Em 2013 uma onda de protestos tomou conta do país, e um dos slogans utilizados pela multidão era “o gigante acordou”. De certa forma isso tinha um fundo de verdade e até hoje podemos perceber os reflexos positivos desse “despertar”: questões que antes não eram tão discutidas e de interesse público passaram a fazer parte das discussões em família, grupos de amigos e conhecidos e principalmente ainda povoam largamente as redes sociais.
Porém, uma outra realidade também foi descortinada com essa retomada de discussões a respeito de temas que tanto dizem respeito ao interesse geral quanto suscitam a mais diversas abordagens: a cada discussão, seja ela em casa, nas ruas ou na Internet fica escancarado que o gigante acordou com raiva, abalado, sedento por melhorias e soluções para as mazelas antigas e recentes. Mas esse gigante é incapaz de perceber que ele é um semianalfabeto, massa de manobra que se escolarizou precariamente e foi induzido a pensar que está habilitado a observar a realidade e traçar raciocínios claros mesmo sem analisar profundamente as questões abordadas. Ele não possui nenhuma tradição em democracia e não sabe dialogar com as diferenças ideológicas, almejando a total aniquilação de toda a contrariedade que possa haver ao seu modo de pensar e agir.
A verdade é que somos uma nação de hipócritas, corruptos, intolerantes e paranoicos. Não entendemos o que são os direitos humanos e dizemos que eles só protegem os bandidos, queremos democracia, mas só aquela em que o único ponto de vista aceitável seja aquele do qual compartilhamos, falamos com propriedade sobre política, economia e relações internacionais e nem ao menos procuramos, em plena era da informação, nos informar um pouco além do senso comum para realmente termos propriedade e profundidade naquilo que falamos. Apontamos o dedo para o Oriente Médio e a África para criticar a situação da mulher nesses lugares, e fechamos os olhos para a precariedade da situação delas na nossa vizinhança onde o seu papel ainda é secundário e seus direitos, assim como o dos negros, gays e todas as minorias são desrespeitados cotidianamente da maneira mais escancarada e covarde possível.
Mas falar de direito das minorias é “vitimização”. Um gay não pode manifestar sua afetividade como um hétero faz porque é agressivo, é querer ter mais direito do que os demais. Uma mulher não pode reivindicar direitos iguais pelo mesmo motivo. Entretanto, esses mesmos indivíduos que acusam tais fatos, são os que se dizem oprimidos por serem héteros, machos e brancos, impedidos de tratar suas mulheres como objetos, aos negros como escravos e sub-humanos e aos gays como anormais. Nesse momento poderíamos perguntar: quem está se fazendo de vítima? Quem nunca teve direitos e está reivindicando? Ou quem sempre esteve na vantagem e agora não quer que se equipare a situação?
Na política, nosso discurso ainda está preso ao contexto da Guerra Fria, ainda enxergando “comunismo” em qualquer intervenção estatal que favoreça aos mais desvalidos. Mas ninguém se levanta para questionar o rombo que a sonegação provoca no país, ou as ajudas estatais aos bancos, empresas e todo o dinheiro público que vai para bolsos particulares. O povo sente desprezo pelo povo. Assim como no século dezenove, onde ex-escravos que tinham posses adquiriam escravos também para demonstrar status, a classe média e baixa almeja que os outros apodreçam, na esperança de um dia sair dessa condição de miseráveis e se identificar com a chamada “elite”. Elite a nossa que também está longe de ser um grupo do qual se inveje alguma coisa, pois na sua maioria consiste de um grupo economicamente favorecido, mas com uma mentalidade medíocre e habituada, à maneira colonial, a viver às custas do governo estabelecido e dele dependente em muitos aspectos.
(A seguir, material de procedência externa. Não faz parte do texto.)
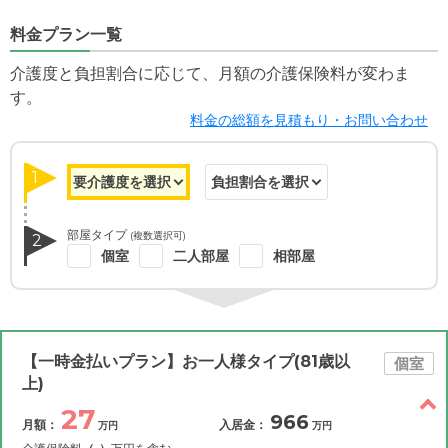
料金プラン一覧
介護度と負担割合に応じて、月額の介護保険料が変わま
す。
料金の総額を見積もり・お問い合わせ
1
部屋タイプ
(複数選択可)
2
個室
二人部屋
相部屋
【一時金払いプラン】お一人様タイプ(81歳以
個室
上)
27
966
月額：
入居金：
万円
万円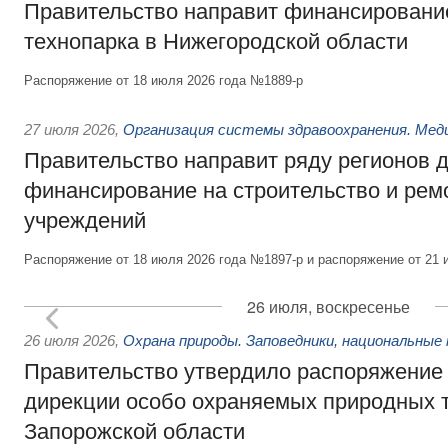
Правительство направит финансирование
технопарка в Нижегородской области
Распоряжение от 18 июля 2026 года №1889-р
27 июля 2026
,
Организация системы здравоохранения. Мед
Правительство направит ряду регионов 
финансирование на строительство и рем
учреждений
Распоряжение от 18 июля 2026 года №1897-р и распоряжение от 21 
26 июля, воскресенье
26 июля 2026
,
Охрана природы. Заповедники, национальные 
Правительство утвердило распоряжение 
дирекции особо охраняемых природных 
Запорожской области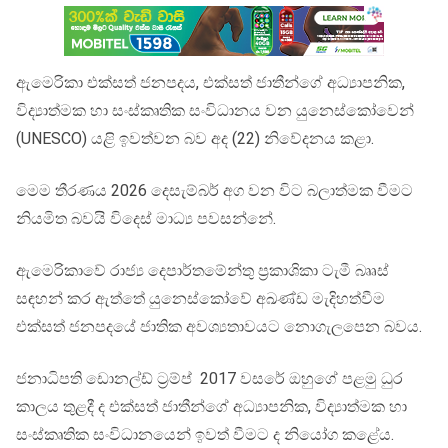
ඇමෙරිකා එක්සත් ජනපදය, එක්සත් ජාතීන්ගේ අධ්‍යාපනික,
විද්‍යාත්මක හා සංස්කෘතික සංවිධානය වන යුනෙස්කෝවෙන්
(UNESCO) යළි ඉවත්වන බව අද (22) නිවේදනය කළා.
මෙම තීරණය 2026 දෙසැම්බර් අග වන විට බලාත්මක වීමට
නියමිත බවයි විදෙස් මාධ්‍ය පවසන්නේ.
ඇමෙරිකාවේ රාජ්‍ය දෙපාර්තමේන්තු ප්‍රකාශිකා ටැමී බෲස්
සඳහන් කර ඇත්තේ යුනෙස්කෝවේ අඛණ්ඩ මැදිහත්වීම
එක්සත් ජනපදයේ ජාතික අවශ්‍යතාවයට නොගැලපෙන බවය.
ජනාධිපති ඩොනල්ඩ් ට්‍රම්ප් 2017 වසරේ ඔහුගේ පළමු ධුර
කාලය තුළදී ද එක්සත් ජාතීන්ගේ අධ්‍යාපනික, විද්‍යාත්මක හා
සංස්කෘතික සංවිධානයෙන් ඉවත් වීමට ද නියෝග කළේය.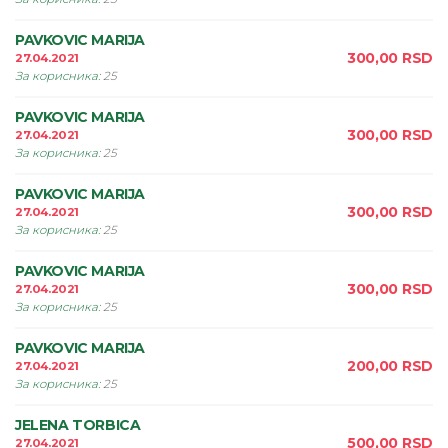
PAVKOVIC MARIJA
300,00
RSD
27.04.2021
За корисника
:
25
PAVKOVIC MARIJA
300,00
RSD
27.04.2021
За корисника
:
25
PAVKOVIC MARIJA
300,00
RSD
27.04.2021
За корисника
:
25
PAVKOVIC MARIJA
300,00
RSD
27.04.2021
За корисника
:
25
PAVKOVIC MARIJA
200,00
RSD
27.04.2021
За корисника
:
25
JELENA TORBICA
500,00
RSD
27.04.2021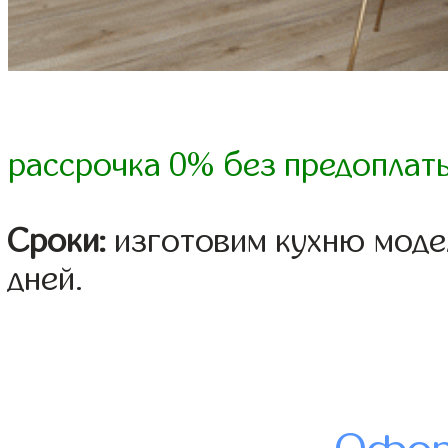
рассрочка 0% без предоплат
Сроки:
изготовим кухню модел
дней.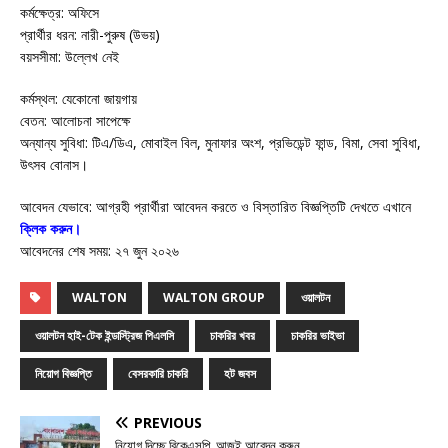
কর্মক্ষেত্র: অফিসে
প্রার্থীর ধরন: নারী-পুরুষ (উভয়)
বয়সসীমা: উল্লেখ নেই
কর্মস্থল: যেকোনো জায়গায়
বেতন: আলোচনা সাপেক্ষে
অন্যান্য সুবিধা: টিএ/ডিএ, মোবাইল বিল, মুনাফার অংশ, প্রভিডেন্ট ফান্ড, বিমা, সেবা সুবিধা,
উৎসব বোনাস।
আবেদন যেভাবে: আগ্রহী প্রার্থীরা আবেদন করতে ও বিস্তারিত বিজ্ঞপ্তিটি দেখতে এখানে
ক্লিক করুন।
আবেদনের শেষ সময়: ২৭ জুন ২০২৬
WALTON
WALTON GROUP
ওয়ালটন
ওয়ালটন হাই-টেক ইন্ডাস্ট্রিজ পিএলসি
চাকরির খবর
চাকরির ভাইভা
নিয়োগ বিজ্ঞপ্তি
বেসরকারি চাকরি
হট জবস
PREVIOUS
নিয়োগ দিচ্ছে বিকেএসপি, আজই আবেদন করুন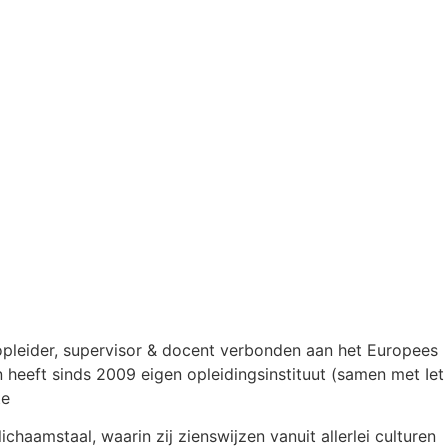
s opleider, supervisor & docent verbonden aan het Europees
 en heeft sinds 2009 eigen opleidingsinstituut (samen met Iet
te
aamstaal, waarin zij zienswijzen vanuit allerlei culturen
Somos uma nação em tudo pobre, ou quase tudo, carente de um salto qualitativo em todos os aspectos, incapaz de perceber sua própria incoerência, que clama por paz enquanto anseia por sangue. Somos um povo carente, doente e mal-educado, e isso, ao contrário do que muitos sugerem, não é uma praga trazida pelo atual governo ou foi por ele ampliado de maneira estrondosa. É simplesmente um sintoma de séculos, agravado continuamente, do qual nossa atual gestão é só mais um complemento. 

Comentários

  1. (....) não sabe dialogar com as diferenças ideológicas....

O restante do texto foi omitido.